Clip description
Robert Hughes describes the long hard slog of writing. He says that all his books, except for The Culture of Complaint (1993), would never have been written if he’d known what was ahead of him when he first sat down to write. Only the truly mediocre have absolutely no doubts about their work.
Curator’s notes
Robert Hughes reflects that his own book about Australian art and artists, The Art of Australia (1966), written in his twenties, could only have been created by the precocious young man he was at that time. In the book he boldly criticised William Dobell in comparison with European masters, even though he, Hughes, had still not left Australia and had seen only the very few European masters in Australian art galleries. This book set the pattern of the many that followed; serious, opinionated, intellectual and highly readable.

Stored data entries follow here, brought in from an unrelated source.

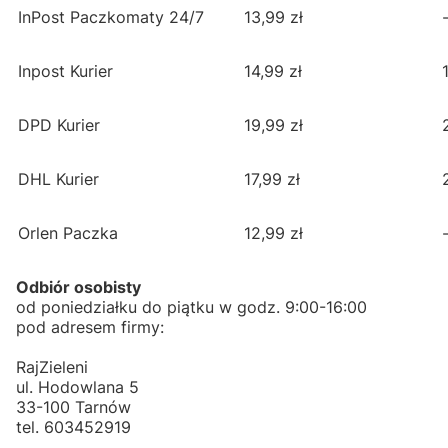
InPost Paczkomaty 24/7
13,99 zł
Inpost Kurier
14,99 zł
DPD Kurier
19,99 zł
DHL Kurier
17,99 zł
Orlen Paczka
12,99 zł
Odbiór osobisty
od poniedziałku do piątku w godz. 9:00-16:00
pod adresem firmy:
RajZieleni
ul. Hodowlana 5
33-100 Tarnów
tel. 603452919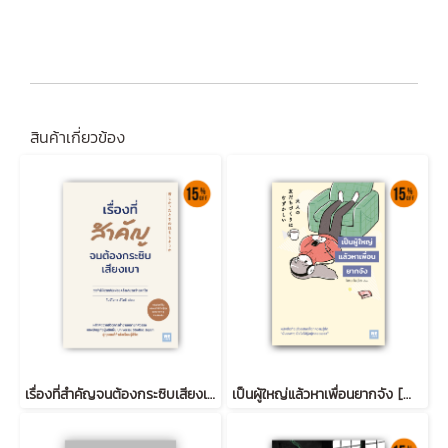
สินค้าเกี่ยวข้อง
เรื่องที่สำคัญจนต้องกระซิบเสียงเบา (苦しかったときの話をしようか)
เป็นผู้ใหญ่แล้วหาเพื่อนยากจัง [大人の友だちづくりはむずかしい]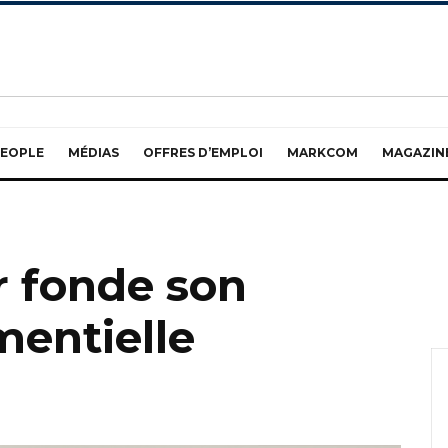
EOPLE
MÉDIAS
OFFRES D’EMPLOI
MARKCOM
MAGAZIN
r fonde son
entielle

Robert Hughes was part of what became known as the Australian expatriate movement, by which the Australian and British press usually refer to Robert Hughes, Clive James, Barry Humphries and Germaine Greer. Journalists conveniently forget the long history of Australian writers, painters and performers leaving their homeland for the wider world in their desire to be at the top of their chosen profession. People like Nellie Melba and Alan Moorehead, for example, had long preceded Robert Hughes and his cohorts.
In Robert Hughes’s writing, as in this interview, there is a sense of the sheer excitement and energy of his prose. He’s also blisteringly honest about the amount of sheer hard work involved in writing. He tells Stretton that Cézanne himself, the great genius of modern art, was always full of self-doubt about his work.